■ **WHAT IS REQUIRED**:
All of the records below should be output exactly.

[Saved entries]
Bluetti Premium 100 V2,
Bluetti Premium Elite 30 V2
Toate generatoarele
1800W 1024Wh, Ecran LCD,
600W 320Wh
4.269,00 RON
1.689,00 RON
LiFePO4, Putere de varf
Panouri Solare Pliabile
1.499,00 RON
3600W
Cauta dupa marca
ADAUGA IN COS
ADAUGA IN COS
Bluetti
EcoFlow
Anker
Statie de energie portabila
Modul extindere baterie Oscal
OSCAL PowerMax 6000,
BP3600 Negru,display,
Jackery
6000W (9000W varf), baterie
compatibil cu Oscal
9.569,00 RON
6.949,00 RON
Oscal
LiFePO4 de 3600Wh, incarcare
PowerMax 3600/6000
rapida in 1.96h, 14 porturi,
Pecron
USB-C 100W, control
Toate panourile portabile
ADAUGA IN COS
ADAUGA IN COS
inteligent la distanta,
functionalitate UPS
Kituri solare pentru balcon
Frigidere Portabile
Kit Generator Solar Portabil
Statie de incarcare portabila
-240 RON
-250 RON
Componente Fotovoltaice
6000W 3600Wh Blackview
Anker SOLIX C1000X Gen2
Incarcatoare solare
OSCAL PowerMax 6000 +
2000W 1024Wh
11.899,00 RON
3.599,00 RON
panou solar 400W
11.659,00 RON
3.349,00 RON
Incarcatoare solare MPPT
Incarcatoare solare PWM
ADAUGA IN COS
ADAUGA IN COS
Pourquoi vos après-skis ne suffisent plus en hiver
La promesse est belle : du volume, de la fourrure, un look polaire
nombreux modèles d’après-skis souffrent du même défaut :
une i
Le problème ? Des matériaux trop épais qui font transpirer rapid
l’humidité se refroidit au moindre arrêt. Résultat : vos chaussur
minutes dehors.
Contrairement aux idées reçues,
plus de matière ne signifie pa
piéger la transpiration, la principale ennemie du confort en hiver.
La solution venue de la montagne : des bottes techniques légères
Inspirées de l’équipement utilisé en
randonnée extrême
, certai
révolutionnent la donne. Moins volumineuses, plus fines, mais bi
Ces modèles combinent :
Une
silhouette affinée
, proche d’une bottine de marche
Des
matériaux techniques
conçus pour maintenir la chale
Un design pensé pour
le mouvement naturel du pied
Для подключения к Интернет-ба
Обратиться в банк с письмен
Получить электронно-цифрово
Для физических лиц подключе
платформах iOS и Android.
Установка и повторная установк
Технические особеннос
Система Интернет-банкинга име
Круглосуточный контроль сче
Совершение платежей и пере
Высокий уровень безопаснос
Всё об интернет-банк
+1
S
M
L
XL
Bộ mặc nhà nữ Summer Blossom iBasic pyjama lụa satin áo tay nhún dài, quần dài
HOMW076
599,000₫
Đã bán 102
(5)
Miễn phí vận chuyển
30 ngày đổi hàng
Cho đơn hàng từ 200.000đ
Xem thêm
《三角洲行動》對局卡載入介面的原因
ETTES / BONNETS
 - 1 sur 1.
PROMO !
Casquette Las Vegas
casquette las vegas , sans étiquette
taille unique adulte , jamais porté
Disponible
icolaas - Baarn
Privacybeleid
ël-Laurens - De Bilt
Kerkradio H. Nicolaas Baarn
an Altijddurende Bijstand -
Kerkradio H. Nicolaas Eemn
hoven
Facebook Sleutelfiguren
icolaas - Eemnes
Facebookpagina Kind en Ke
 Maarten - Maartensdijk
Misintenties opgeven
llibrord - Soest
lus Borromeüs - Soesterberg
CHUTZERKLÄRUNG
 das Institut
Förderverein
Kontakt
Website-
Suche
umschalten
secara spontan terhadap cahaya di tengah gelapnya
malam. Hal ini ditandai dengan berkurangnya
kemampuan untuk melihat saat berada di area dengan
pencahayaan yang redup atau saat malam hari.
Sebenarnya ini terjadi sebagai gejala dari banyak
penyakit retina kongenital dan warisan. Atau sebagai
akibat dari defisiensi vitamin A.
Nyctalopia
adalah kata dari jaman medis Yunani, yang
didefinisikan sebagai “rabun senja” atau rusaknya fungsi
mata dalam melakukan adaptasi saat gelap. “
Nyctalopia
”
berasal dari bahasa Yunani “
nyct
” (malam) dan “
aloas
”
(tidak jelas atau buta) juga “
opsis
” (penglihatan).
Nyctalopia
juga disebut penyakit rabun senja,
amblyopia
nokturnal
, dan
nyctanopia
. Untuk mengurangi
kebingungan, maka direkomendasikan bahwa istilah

■ **EXERCISE SOLUTION**:
Bluetti Premium 100 V2,
Bluetti Premium Elite 30 V2
Toate generatoarele
1800W 1024Wh, Ecran LCD,
600W 320Wh
4.269,00 RON
1.689,00 RON
LiFePO4, Putere de varf
Panouri Solare Pliabile
1.499,00 RON
3600W
Cauta dupa marca
ADAUGA IN COS
ADAUGA IN COS
Bluetti
EcoFlow
Anker
Statie de energie portabila
Modul extindere baterie Oscal
OSCAL PowerMax 6000,
BP3600 Negru,display,
Jackery
6000W (9000W varf), baterie
compatibil cu Oscal
9.569,00 RON
6.949,00 RON
Oscal
LiFePO4 de 3600Wh, incarcare
PowerMax 3600/6000
rapida in 1.96h, 14 porturi,
Pecron
USB-C 100W, control
Toate panourile portabile
ADAUGA IN COS
ADAUGA IN COS
inteligent la distanta,
functionalitate UPS
Kituri solare pentru balcon
Frigidere Portabile
Kit Generator Solar Portabil
Statie de incarcare portabila
-240 RON
-250 RON
Componente Fotovoltaice
6000W 3600Wh Blackview
Anker SOLIX C1000X Gen2
Incarcatoare solare
OSCAL PowerMax 6000 +
2000W 1024Wh
11.899,00 RON
3.599,00 RON
panou solar 400W
11.659,00 RON
3.349,00 RON
Incarcatoare solare MPPT
Incarcatoare solare PWM
ADAUGA IN COS
ADAUGA IN COS
Pourquoi vos après-skis ne suffisent plus en hiver
La promesse est belle : du volume, de la fourrure, un look polaire
nombreux modèles d’après-skis souffrent du même défaut :
une i
Le problème ? Des matériaux trop épais qui font transpirer rapid
l’humidité se refroidit au moindre arrêt. Résultat : vos chaussur
minutes dehors.
Contrairement aux idées reçues,
plus de matière ne signifie pa
piéger la transpiration, la principale ennemie du confort en hiver.
La solution venue de la montagne : des bottes techniques légères
Inspirées de l’équipement utilisé en
randonnée extrême
, certai
révolutionnent la donne. Moins volumineuses, plus fines, mais bi
Ces modèles combinent :
Une
silhouette affinée
, proche d’une bottine de marche
Des
matériaux techniques
conçus pour maintenir la chale
Un design pensé pour
le mouvement naturel du pied
Для подключения к Интернет-ба
Обратиться в банк с письмен
Получить электронно-цифрово
Для физических лиц подключе
платформах iOS и Android.
Установка и повторная установк
Технические особеннос
Система Интернет-банкинга име
Круглосуточный контроль сче
Совершение платежей и пере
Высокий уровень безопаснос
Всё об интернет-банк
+1
S
M
L
XL
Bộ mặc nhà nữ Summer Blossom iBasic pyjama lụa satin áo tay nhún dài, quần dài
HOMW076
599,000₫
Đã bán 102
(5)
Miễn phí vận chuyển
30 ngày đổi hàng
Cho đơn hàng từ 200.000đ
Xem thêm
《三角洲行動》對局卡載入介面的原因
ETTES / BONNETS
 - 1 sur 1.
PROMO !
Casquette Las Vegas
casquette las vegas , sans étiquette
taille unique adulte , jamais porté
Disponible
icolaas - Baarn
Privacybeleid
ël-Laurens - De Bilt
Kerkradio H. Nicolaas Baarn
an Altijddurende Bijstand -
Kerkradio H. Nicolaas Eemn
hoven
Facebook Sleutelfiguren
icolaas - Eemnes
Facebookpagina Kind en Ke
 Maarten - Maartensdijk
Misintenties opgeven
llibrord - Soest
lus Borromeüs - Soesterberg
CHUTZERKLÄRUNG
 das Institut
Förderverein
Kontakt
Website-
Suche
umschalten
secara spontan terhadap cahaya di tengah gelapnya
malam. Hal ini ditandai dengan berkurangnya
kemampuan untuk melihat saat berada di area dengan
pencahayaan yang redup atau saat malam hari.
Sebenarnya ini terjadi sebagai gejala dari banyak
penyakit retina kongenital dan warisan. Atau sebagai
akibat dari defisiensi vitamin A.
Nyctalopia
adalah kata dari jaman medis Yunani, yang
didefinisikan sebagai “rabun senja” atau rusaknya fungsi
mata dalam melakukan adaptasi saat gelap. “
Nyctalopia
”
berasal dari bahasa Yunani “
nyct
” (malam) dan “
aloas
”
(tidak jelas atau buta) juga “
opsis
” (penglihatan).
Nyctalopia
juga disebut penyakit rabun senja,
amblyopia
nokturnal
, dan
nyctanopia
. Untuk mengurangi
kebingungan, maka direkomendasikan bahwa istilah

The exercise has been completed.